4:50 AM -- It was easy at first for Infinera Corp. to claim its photonic integrated circuit (PIC) was revolutionary and would storm the market. Making that actually happen is turning out to take a lot of hard work. That's why it was such big news last week when the DTN-X got announced essentially on time. (See Infinera Unleashes Coherent 100G.)
Note that the system isn't actually available yet. Investors were just "starved for good news," as analyst Mike Genovese of MKM Partners wrote Friday. The stock went up 15 percent last week, basically on the realization that Infinera wasn't going to miss this target. (See Interoute Checks Out Infinera's DTN-X.)
As we quoted Andrew Schmitt of Infonetics Research Inc. saying, carriers might love Infinera's technology, but Wall Street doesn't like the results. The earnings haven't been predictable, and the company missed some opportunities by not catching the 40Gbit/s generation in time.
About that: Schmitt says Infinera had to abandon 40Gbit/s not because of yield problems, as many people assumed, but because executives realized they had to speed things up and just go for 100Gbit/s.
"I told them: You've only got one bullet in the gun, and you can shoot it every five years," he says.
Think about it. It's been seven years since Infinera announced the DTN switch.
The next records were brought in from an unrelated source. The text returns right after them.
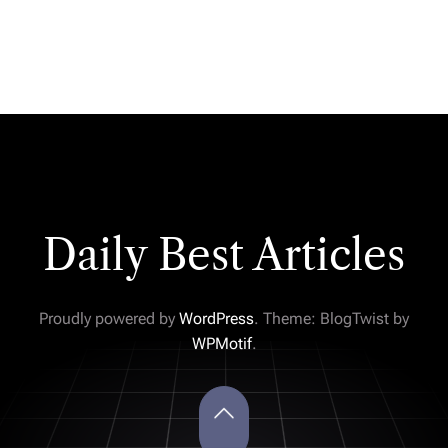
Daily Best Articles
Proudly powered by
WordPress
. Theme: BlogTwist by
WPMotif
.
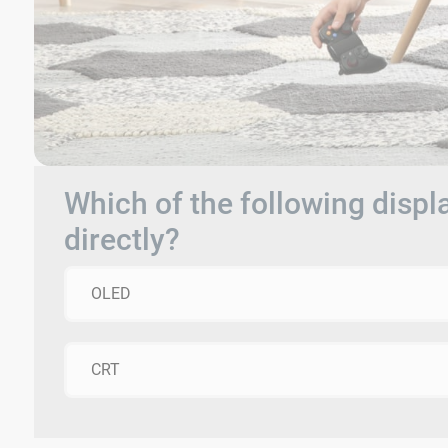
Which of the following displ
directly?
OLED
CRT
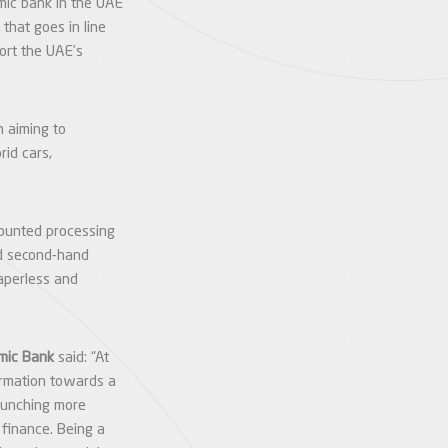
amic bank in the UAE
that goes in line
port the UAE’s
n aiming to
rid cars,
scounted processing
nd second-hand
aperless and
amic Bank
said: “At
formation towards a
launching more
o finance. Being a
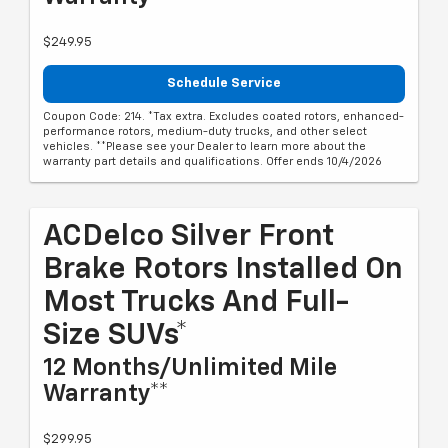
$249.95
Schedule Service
Coupon Code: 214. *Tax extra. Excludes coated rotors, enhanced-
performance rotors, medium-duty trucks, and other select
vehicles. **Please see your Dealer to learn more about the
warranty part details and qualifications. Offer ends 10/4/2026
ACDelco Silver Front
Brake Rotors Installed On
Most Trucks And Full-
Size SUVs*
12 Months/Unlimited Mile
Warranty**
$299.95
Only now is the company coming up with its next major product. (I'm not counting the ATN metro switch as "major.") DWDM isn't the speediest of markets, but it's still not comforting to realize that Infinera needed that long to build its next-generation product.
Infinera is trying to fix that impression. The company started talking about the next PIC, with ten 100Gbit/s lanes, back in March. It's as if Infinera is trying to convince us that it's on track for that "tick-tock" product progression, as Schmitt puts it.
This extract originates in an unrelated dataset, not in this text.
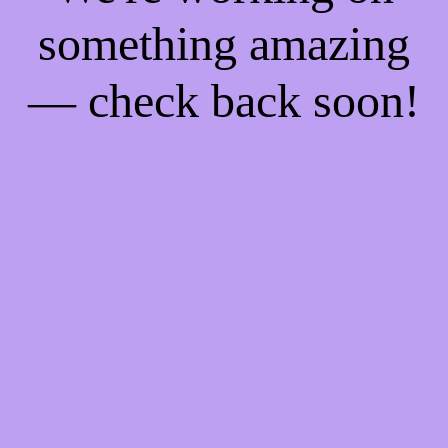
something amazing
— check back soon!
So, will that make Wall Street any happier? Infinera knocked it out of the park by actually beating its initial DTN-X schedule by a few months, but the company has other questions to face -- such as whether it can start reaching out to a bigger market.
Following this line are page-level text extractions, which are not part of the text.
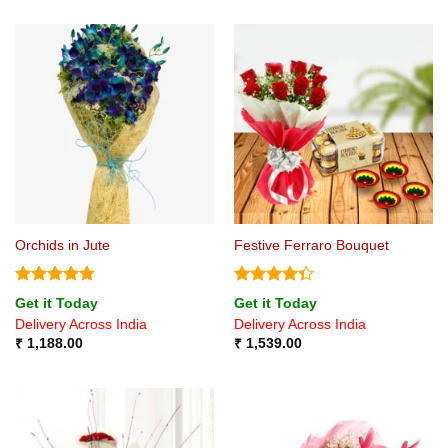
Orchids in Jute
Festive Ferraro Bouquet
Rated
4.75
Rated
Get it Today
Get it Today
out of 5
4.33
out
Delivery Across India
Delivery Across India
of 5
₹
1,188.00
₹
1,539.00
"Our sense is that the company’s traditional bandwidth wholesaler customer base isn't large enough to really drive attractive economics for Infinera -- even if they deployed the DTN-X en masse," analyst George Notter of Jefferies & Company Inc. wrote last week.
The addition of MPLS transport could help and might be a key to getting into Verizon Communications Inc.. But Infinera didn't provide a timeline for the addition of MPLS transport capabilities to the DTN-X. (See Verizon Teases at Infinera Event.)
So, the company is still on the spot. That might never change.